Book name: Thirteen Guests
Author: J Jefferson Farjeon
Publisher: Collins
Format: ebook, print
Genre: Murder mystery
Publication Date: 1936
Star Rating: 4/5
I do love a good country-house murder mystery, and the very best of them were penned in the Thirties during the golden age of the murder mystery.
J Jefferson Farjeon was a prolific author, writing over sixty crime and thriller novels. Dorothy L Sayers paid tribute to his ‘creepy skill’, and his play Number Seventeen was adapted for film by Alfred Hitchcock.
Thirteen Guests is in some ways a typical country-house murder mystery. It takes place just outside London during a single weekend in a large, luxurious and well-staffed home. The guests will go hunting at least one day during their stay.
Twelve guests have been invited by Lord Aveling, who is new money and looking to break into Conservative Party circles.
Aveling’s choice of guests is a careful one. A society journalist to spread word of the gathering; and a popular author, actress and portrait artist to give glamour.
His daughter Anne, her close friend and also her potential fiancé, who is a Liberal politician thinking of crossing the aisle to sit with the Conservatives, strike a more familial tone.
In addition to these planned arrivals, Lord Aveling is requested to extend the invitation to a Mr and Mrs Chater as a favour to the Liberal MP.

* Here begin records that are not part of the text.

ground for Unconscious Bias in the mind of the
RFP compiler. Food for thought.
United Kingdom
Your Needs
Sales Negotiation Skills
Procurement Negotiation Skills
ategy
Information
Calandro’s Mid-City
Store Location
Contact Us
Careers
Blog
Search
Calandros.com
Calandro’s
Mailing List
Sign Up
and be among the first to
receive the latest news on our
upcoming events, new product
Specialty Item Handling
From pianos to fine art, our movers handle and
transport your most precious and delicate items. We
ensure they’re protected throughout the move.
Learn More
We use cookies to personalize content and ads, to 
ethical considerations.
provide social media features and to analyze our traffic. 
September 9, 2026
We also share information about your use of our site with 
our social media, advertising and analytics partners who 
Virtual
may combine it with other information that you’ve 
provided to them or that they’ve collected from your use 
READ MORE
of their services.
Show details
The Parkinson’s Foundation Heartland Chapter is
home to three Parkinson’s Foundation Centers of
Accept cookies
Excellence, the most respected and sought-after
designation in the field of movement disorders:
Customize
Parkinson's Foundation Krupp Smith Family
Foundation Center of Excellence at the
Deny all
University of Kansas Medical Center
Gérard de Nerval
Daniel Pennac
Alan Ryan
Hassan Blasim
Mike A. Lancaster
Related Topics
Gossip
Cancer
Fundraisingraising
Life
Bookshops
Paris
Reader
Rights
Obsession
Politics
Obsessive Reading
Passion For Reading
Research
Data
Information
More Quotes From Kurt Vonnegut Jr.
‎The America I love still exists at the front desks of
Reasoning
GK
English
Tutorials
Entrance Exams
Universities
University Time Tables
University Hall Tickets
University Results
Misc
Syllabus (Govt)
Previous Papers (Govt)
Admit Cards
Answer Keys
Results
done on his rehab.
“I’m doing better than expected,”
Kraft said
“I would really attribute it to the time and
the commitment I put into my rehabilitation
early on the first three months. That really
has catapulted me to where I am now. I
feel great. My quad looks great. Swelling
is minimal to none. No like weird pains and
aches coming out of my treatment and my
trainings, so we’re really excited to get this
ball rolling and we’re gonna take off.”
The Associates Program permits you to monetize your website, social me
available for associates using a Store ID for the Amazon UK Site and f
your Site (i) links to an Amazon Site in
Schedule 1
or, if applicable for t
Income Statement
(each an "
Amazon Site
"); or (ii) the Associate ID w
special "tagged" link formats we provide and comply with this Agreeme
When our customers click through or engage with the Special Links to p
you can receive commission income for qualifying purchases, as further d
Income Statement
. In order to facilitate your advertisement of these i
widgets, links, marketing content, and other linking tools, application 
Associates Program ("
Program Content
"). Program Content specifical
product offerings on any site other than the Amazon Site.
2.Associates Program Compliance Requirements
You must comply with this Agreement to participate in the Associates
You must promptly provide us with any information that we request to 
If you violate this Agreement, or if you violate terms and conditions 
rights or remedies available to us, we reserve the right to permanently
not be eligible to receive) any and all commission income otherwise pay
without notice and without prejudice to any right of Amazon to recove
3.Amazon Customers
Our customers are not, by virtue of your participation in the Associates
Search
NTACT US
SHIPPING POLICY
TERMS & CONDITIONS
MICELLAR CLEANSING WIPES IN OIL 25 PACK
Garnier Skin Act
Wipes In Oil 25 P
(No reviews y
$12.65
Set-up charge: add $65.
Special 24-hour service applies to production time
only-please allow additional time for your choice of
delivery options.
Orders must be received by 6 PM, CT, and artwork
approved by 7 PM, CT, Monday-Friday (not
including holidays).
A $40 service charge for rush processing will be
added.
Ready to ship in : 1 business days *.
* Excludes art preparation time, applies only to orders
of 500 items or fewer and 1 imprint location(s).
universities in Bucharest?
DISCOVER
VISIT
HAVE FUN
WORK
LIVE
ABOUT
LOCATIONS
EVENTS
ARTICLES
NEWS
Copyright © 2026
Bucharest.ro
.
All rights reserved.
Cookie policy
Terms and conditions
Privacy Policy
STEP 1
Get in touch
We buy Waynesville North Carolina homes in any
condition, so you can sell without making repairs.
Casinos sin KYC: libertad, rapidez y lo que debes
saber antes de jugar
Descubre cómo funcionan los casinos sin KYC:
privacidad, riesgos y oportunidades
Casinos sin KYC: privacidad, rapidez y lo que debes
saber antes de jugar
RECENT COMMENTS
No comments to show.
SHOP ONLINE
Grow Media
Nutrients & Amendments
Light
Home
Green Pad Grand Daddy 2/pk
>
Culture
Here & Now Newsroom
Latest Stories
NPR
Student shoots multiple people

Anxious to oblige the man he hopes will become his son in law, Lord Aveling invites the Chaters to join his house party.
Through the kindness of a young widow, helping a young man injured as he got down from the train, the number of guests increases from twelve to an unlucky thirteen in the form of John Foss.
J Jefferson Farjeon is quick to point out to us that the bad luck will fall on the thirteenth guest to enter the house: Mr Chater.
Chater and his wife are unpopular, with the former eavesdropping and using fellow guests for his own ends, and with his wife anxious and depressed. Hence, no one really cares if something unpleasant does happen to Mr Chater.
By the end of the first night, a man is found dead in a nearby quarry and Lord Aveling’s dog has also been killed.
The man is identified by the police as the estranged husband of one of the guests, and suspicion falls on other members of the party who are established as being connected with the victim. Mr Chater also meets a gruesome end out hunting.
I really enjoyed Thirteen Guests. There was plenty of attention to the personalities and relationships of the guests, perhaps slightly more than is usual in a murder mystery.
I really appreciated that element, even if it did mean that the murder only took place when the main action in Thirteen Guests was already halfway through.
The relationships between each guest, and their personalities, were key to the resolution of the crimes, so this apportionment of space within the novel worked.
Most murder mysteries are really about insiders (family and close friends connected with the house itself). Yet Thirteen Guests was far more about the disparate group of people brought together under its roof.
This is actually very common in real-life country-house parties, where it is usual to have comparative stranger such as a society journalist or celebrities brought it to create glamour and report on it. I really felt that J Jefferson Farjeon understood how country-house parties worked in practice.
The resolution of the mystery in Thirteen Guests, just like most of the guest themselves, revolved around outsiders only slightly connected to the Aveling family.
As a result, the story was less of a shock to the status quo than many murder mysteries, in that it was outsiders rather than family or close friends who drove the narrative.
There was a sense of the lives of the Avelings being badly disturbed for two days before returning to normal also immediately afterwards. This made the feel even more cosy than is normal in country-house party murder mysteries, but I liked this idea very much for its novelty.
Thirteen Guests was an excellent murder mystery, and I would highly recommend it.